If you downvote Jessica because you think she’s drawing the category boundaries of “lying” too widely in a way that makes the word less useful, that has causal effects: fewer people will read Jessica’s post; maybe Jessica will decide to change her rhetorical strategy, or maybe she’ll quit the site in disgust.
If you downvote Alice for pretending to be stupid when Jessica explicitly explained what she meant by the word “lying” in this context, then that has causal effects, too: maybe Alice will try harder to understand what Jessica meant, or maybe Alice will quit the site in disgust.
I can’t tell you how to wield your power, your Honor. (I mean, I can, but no one listens to me, because I don’t have power.) But I want you to notice that you have it.
I agree that “retreat” and “exert an extraordinary level of interpretive labor” are two possible strategies for dealing with unreasonable people. (Personally, I’m a huge fan of the “exert arbitrarily large amounts of interpretive labor” strategy, even though Ben has (correctly) observed that it leaves me incredibly vulnerable to certain forms of trolling.)

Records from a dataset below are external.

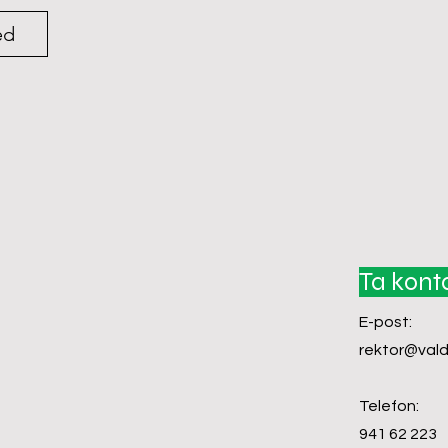
ed
Ta kont
E-post:
rektor@vald
Telefon:
941 62 223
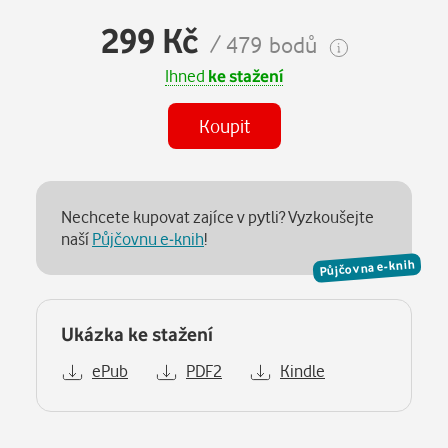
299 Kč
/ 479 bodů
Ihned
ke stažení
Koupit
Nechcete kupovat zajíce v pytli? Vyzkoušejte
naší
Půjčovnu e-knih
!
Půjčovna e-knih
Ukázka ke stažení
ePub
PDF2
Kindle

The question is, are there any other strategies?
The reason “retreat” isn’t sufficient, is because sometimes you might be competing with unreasonable people for resources (e.g., money, land, status, control of the “rationalist” and Less Wrong brand names, &c.). Is there some way to make the unreasonable people have to retreat, rather than the reasonable people?
I don’t have an answer to this. But it seems like an important thing to develop vocabulary for thinking about, even if that means playing in hard mode.
P.S. (to sister comment), I’m going to be traveling through the 25th and probably won’t check this website, in case that information helps us break out of this loop of saying “Let’s stop the implicitly-emotionally-charged back-and-forth in the comments here,” and then continuing to do so anyway. (I didn’t get anything done at my dayjob today, which is an indicator of me also suffering from the “Highly tense conversations are super stressful and expensive” problem.)
Put another way: my current sense is that the reason truth-telling-is-good is basically “increased understanding”, “increased ability to coordinate” and “increase ability to build things/impact reality”. (where the latter two is largely caused by the first).
I’m not confident that list is exhaustive, and if you have other reasons in mind that truth-telling is good that you think I’m missing I’m interested in hearing about that.
It sounds something like you think I’m saying ‘clarity is about increasing understanding, and therefore we should optimizing naively for understanding in a goodharty way’, which isn’t what I mean to be saying.
In some sense that list is rather exhaustive because it includes “know anything” and “do anything” as goals that are helped, and that pretty much includes everything. But in that sense, the list is not useful. In the sense that the list is useful, it seems woefully incomplete. And it’s tricky to know what level to respond on. Most centrally, this seems like an example of the utilitarian failure mode of reducing the impact of a policy to the measured, proven direct impact of that policy, as a default (while still getting a result that is close to equal to ‘helps with everything, everywhere, that matters at all’).
“Increased ability to think” would be one potential fourth category. If truth is not being told because it’s not in one’s interest to do so, there is strong incentive to destroy one’s own ability to think. If one was looking to essentially accept the error of ‘only point to the measurable/observable directly caused effects.’
Part of me is screaming “do we really need a post explaining why it is good when people say that which is, when they believe that would be relevant or useful, and bad when they fail to do so, or say that which is not?”